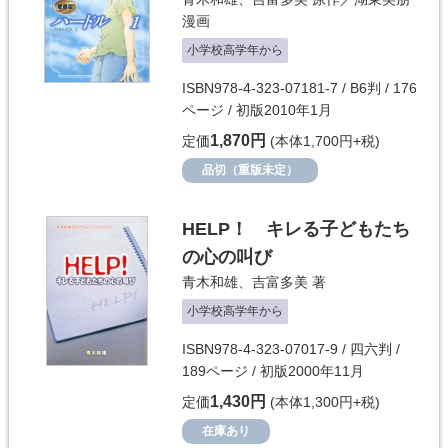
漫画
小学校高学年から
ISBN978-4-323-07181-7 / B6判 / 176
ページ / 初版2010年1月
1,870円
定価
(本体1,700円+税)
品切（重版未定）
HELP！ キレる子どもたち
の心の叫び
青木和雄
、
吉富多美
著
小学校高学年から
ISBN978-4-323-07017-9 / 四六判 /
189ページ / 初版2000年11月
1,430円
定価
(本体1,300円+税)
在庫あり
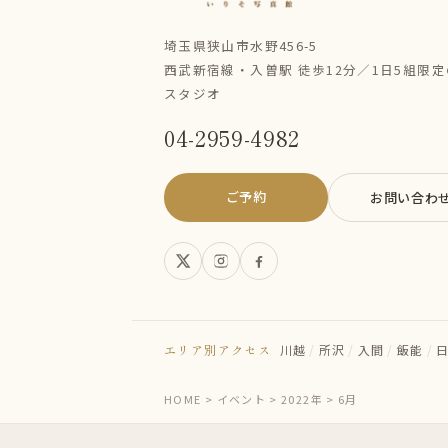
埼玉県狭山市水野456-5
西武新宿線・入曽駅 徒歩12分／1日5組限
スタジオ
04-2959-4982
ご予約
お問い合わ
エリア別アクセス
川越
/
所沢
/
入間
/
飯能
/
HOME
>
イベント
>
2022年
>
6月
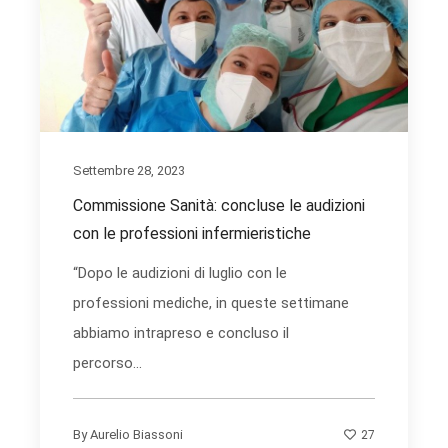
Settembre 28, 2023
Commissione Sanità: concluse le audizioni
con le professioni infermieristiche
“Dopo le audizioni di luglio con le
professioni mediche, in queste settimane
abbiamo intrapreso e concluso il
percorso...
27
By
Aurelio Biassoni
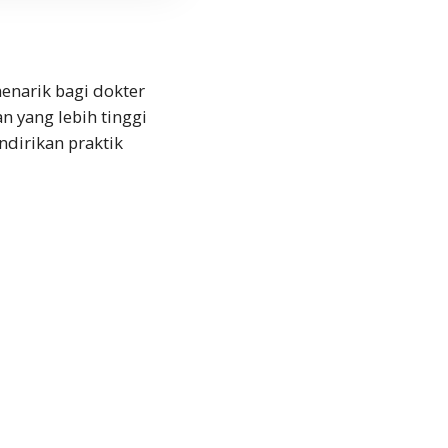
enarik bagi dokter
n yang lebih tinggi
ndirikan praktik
━━━━━━━━━━━━━━━━
**What to work on**
Return each entry exactly as it stands above, apart from any images.

**Solution to this exercise**
漫画
小学校高学年から
ISBN978-4-323-07181-7 / B6判 / 176
ページ / 初版2010年1月
1,870円
定価
(本体1,700円+税)
品切（重版未定）
HELP！ キレる子どもたち
の心の叫び
青木和雄
、
吉富多美
著
小学校高学年から
ISBN978-4-323-07017-9 / 四六判 /
189ページ / 初版2000年11月
1,430円
定価
(本体1,300円+税)
在庫あり
埼玉県狭山市水野456-5
西武新宿線・入曽駅 徒歩12分／1日5組限
スタジオ
04-2959-4982
ご予約
お問い合わ
エリア別アクセス
川越
/
所沢
/
入間
/
飯能
/
HOME
>
イベント
>
2022年
>
6月
Settembre 28, 2023
Commissione Sanità: concluse le audizioni
con le professioni infermieristiche
“Dopo le audizioni di luglio con le
professioni mediche, in queste settimane
abbiamo intrapreso e concluso il
percorso...
27
By
Aurelio Biassoni
enarik bagi dokter
n yang lebih tinggi
ndirikan praktik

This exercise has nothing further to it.